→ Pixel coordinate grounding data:
════════════════
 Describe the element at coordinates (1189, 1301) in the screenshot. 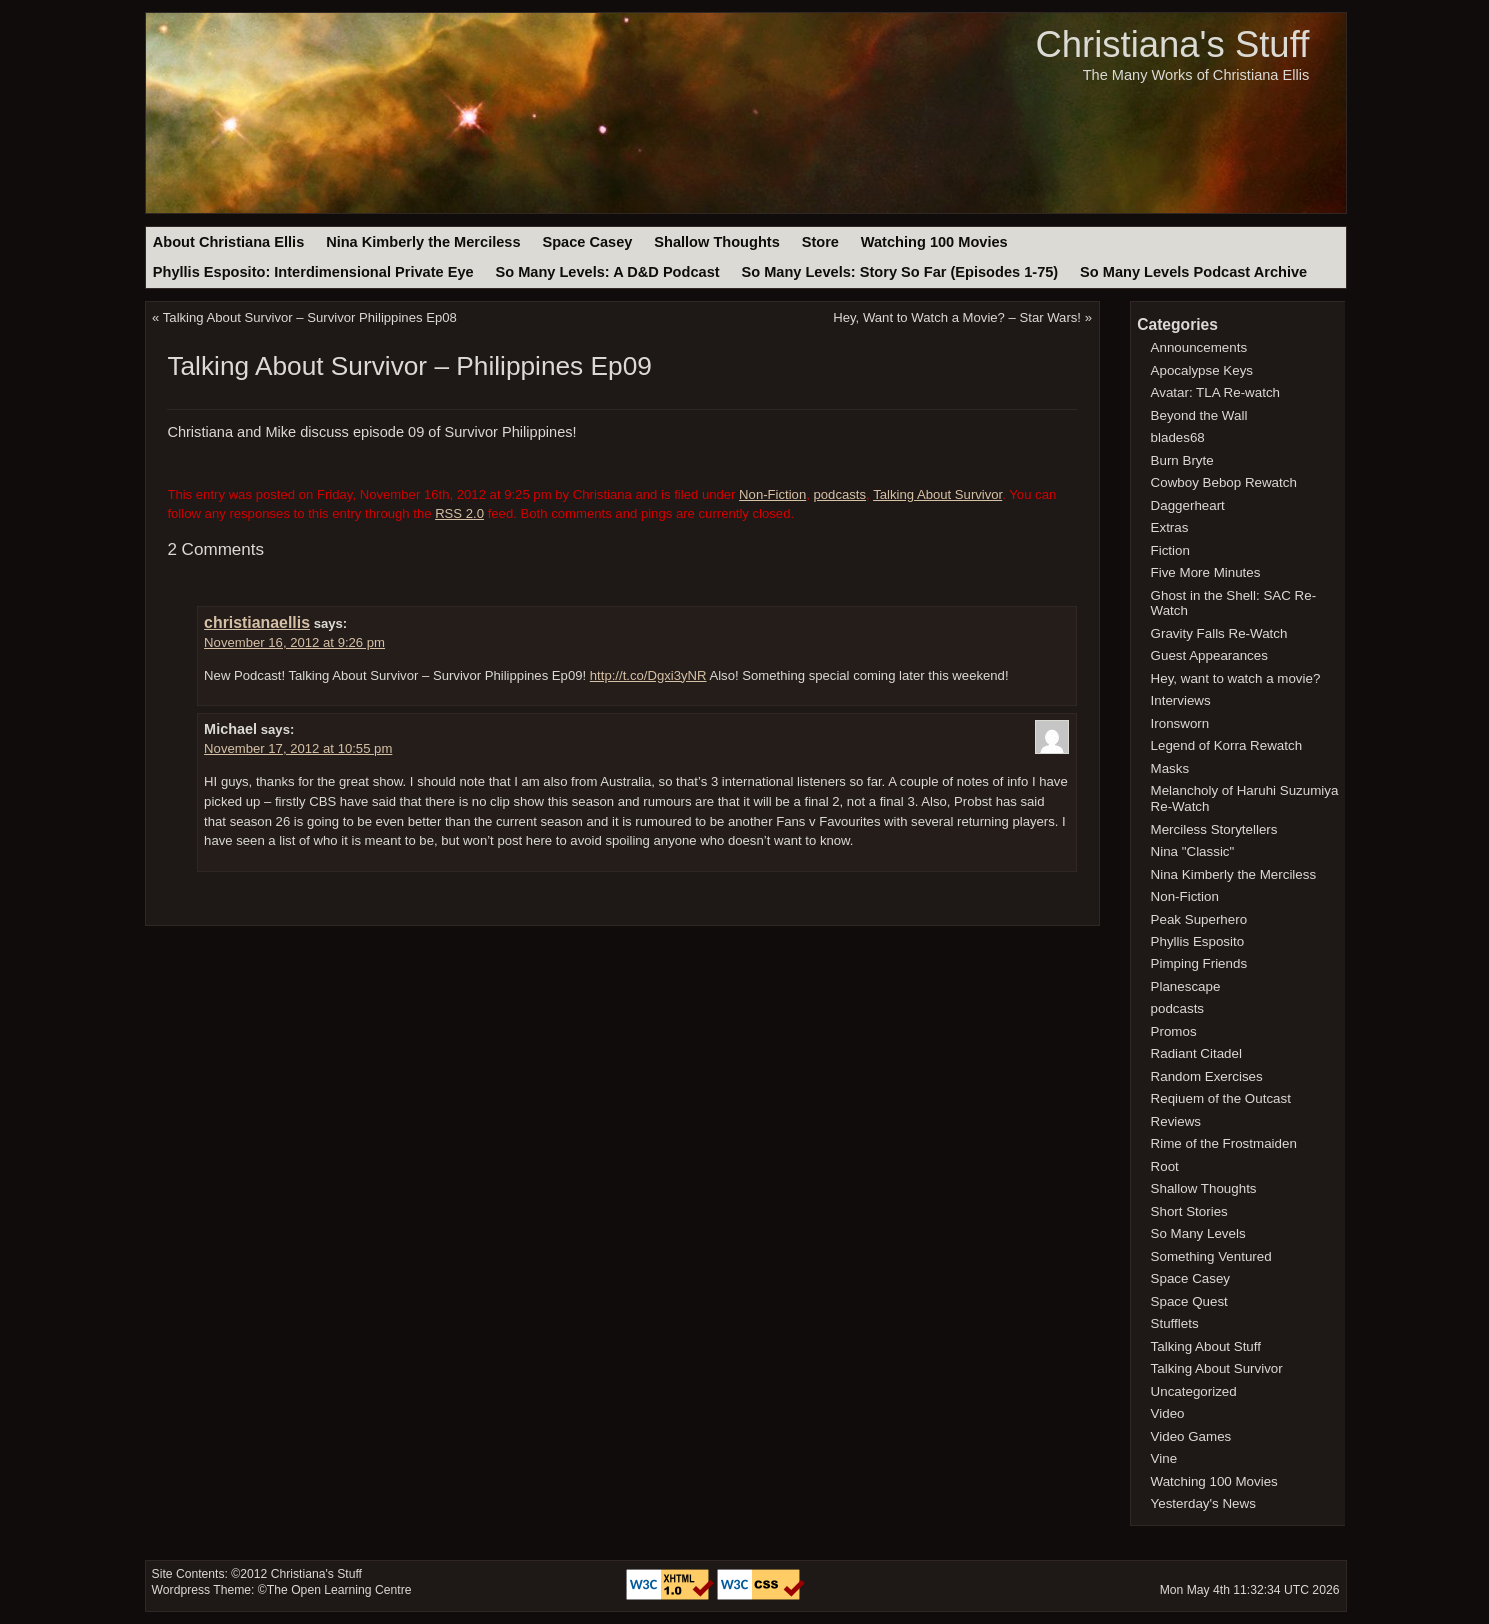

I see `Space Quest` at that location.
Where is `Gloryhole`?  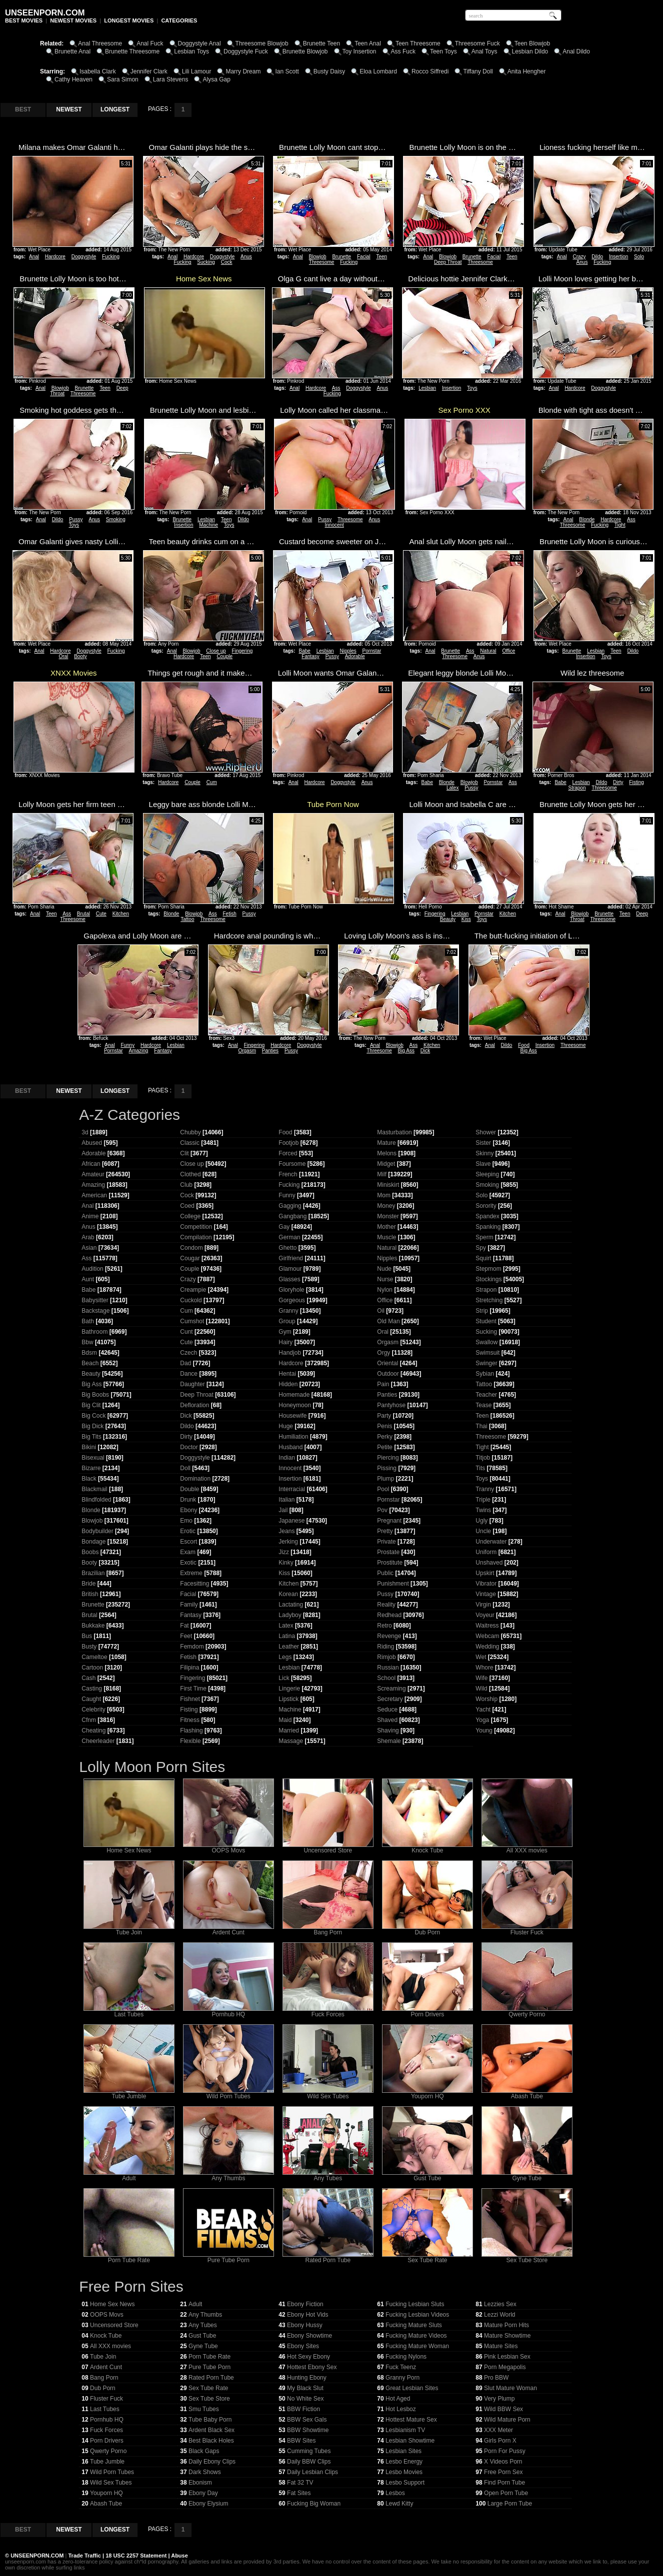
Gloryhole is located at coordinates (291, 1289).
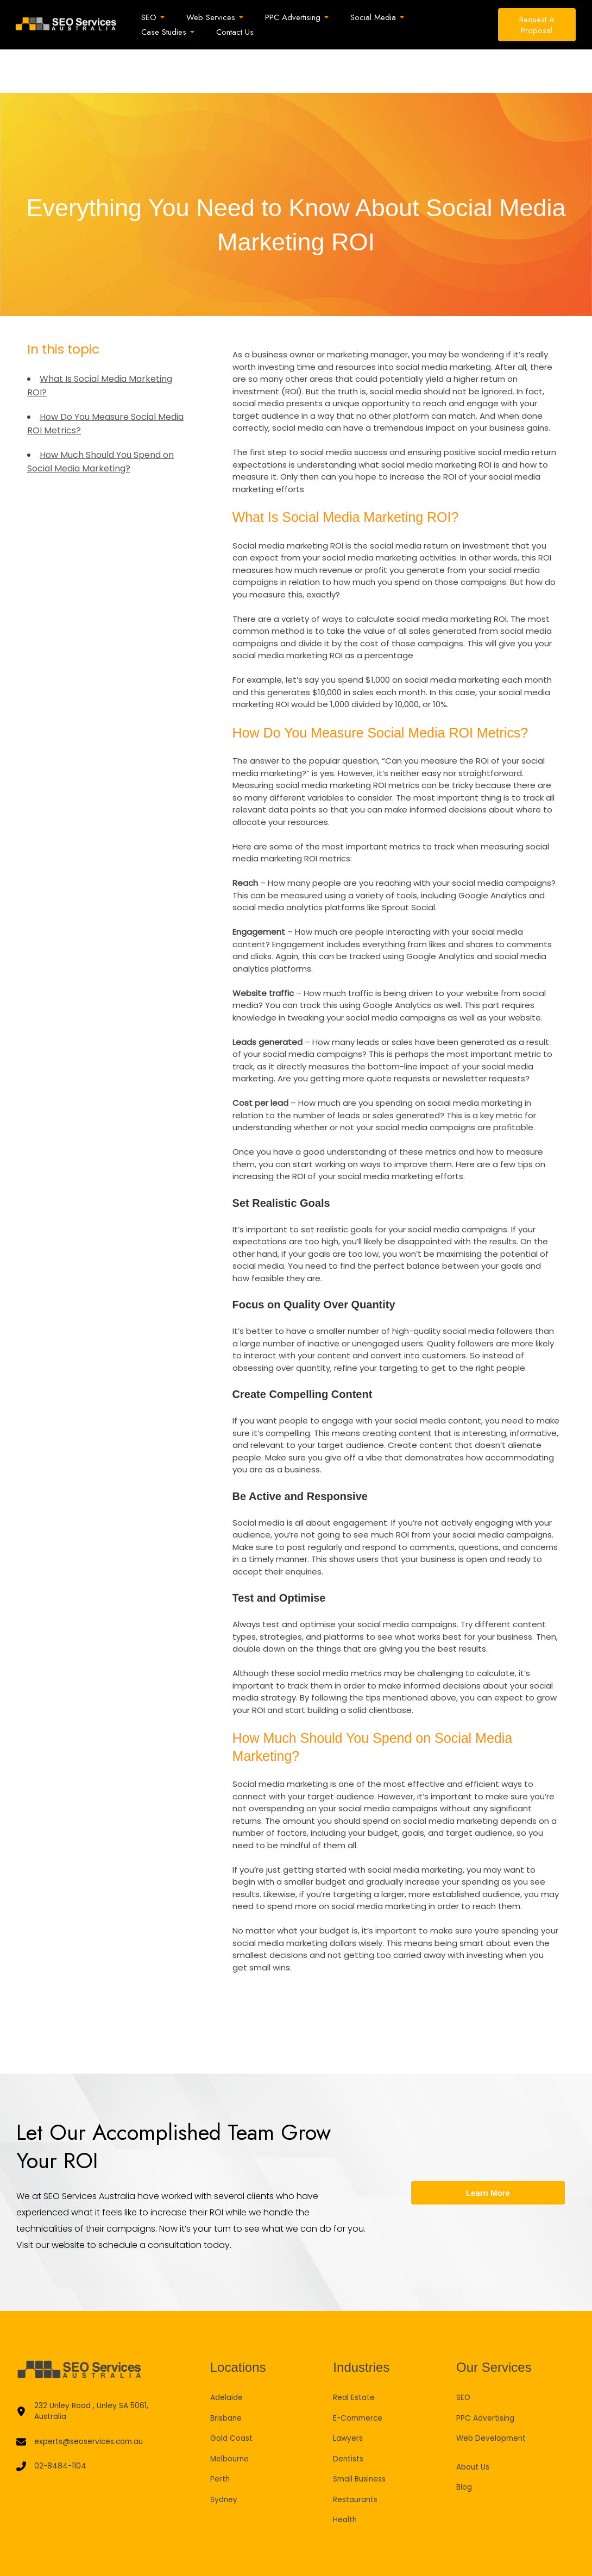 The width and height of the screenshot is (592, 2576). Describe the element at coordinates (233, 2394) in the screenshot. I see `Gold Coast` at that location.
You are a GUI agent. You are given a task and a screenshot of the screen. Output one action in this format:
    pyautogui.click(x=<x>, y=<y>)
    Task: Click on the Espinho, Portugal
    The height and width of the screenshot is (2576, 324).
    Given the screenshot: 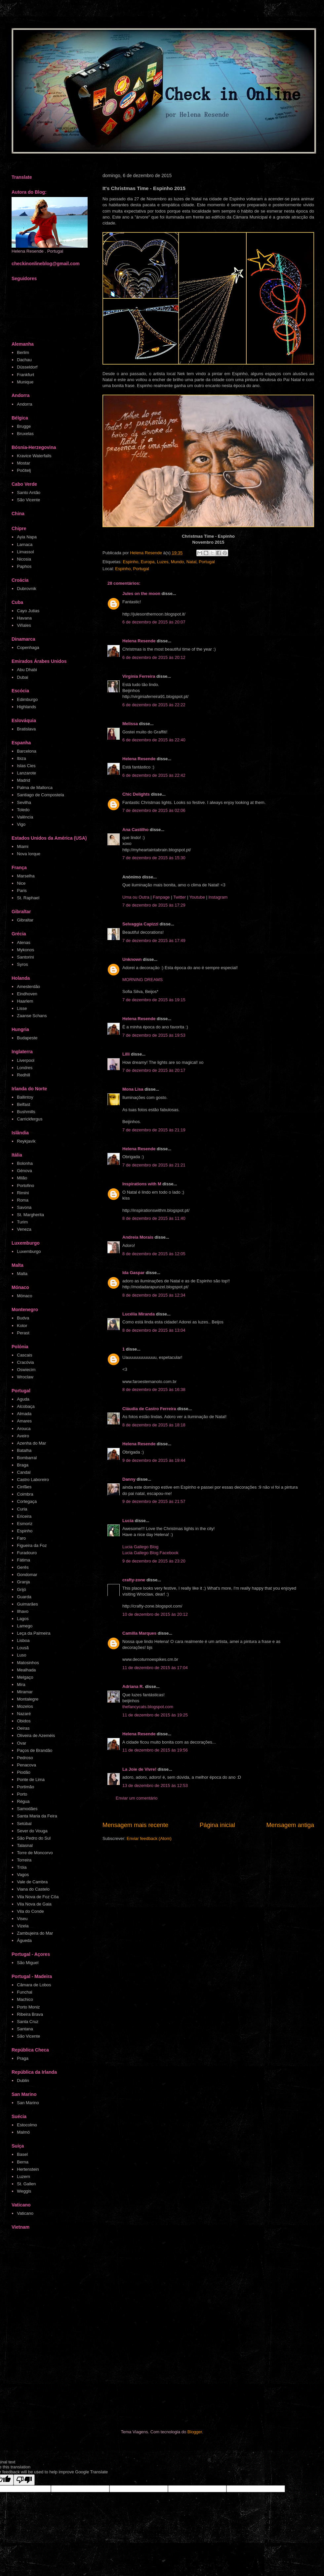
════════════════
→ PROBLEM TO SOLVE:
Write the entries out in full and exactly, omitting every picture.

→ ANSWER TO THE PROBLEM:
 Describe the element at coordinates (1189, 1301) in the screenshot. 

I see `Space Quest` at that location.
Where is `Gloryhole`?  
Gloryhole is located at coordinates (291, 1289).
 The width and height of the screenshot is (592, 2576). Describe the element at coordinates (233, 2394) in the screenshot. I see `Gold Coast` at that location.
You are a GUI agent. You are given a task and a screenshot of the screen. Output one action in this format:
    pyautogui.click(x=<x>, y=<y>)
    Task: Click on the Espinho, Portugal
    The height and width of the screenshot is (2576, 324).
    Given the screenshot: 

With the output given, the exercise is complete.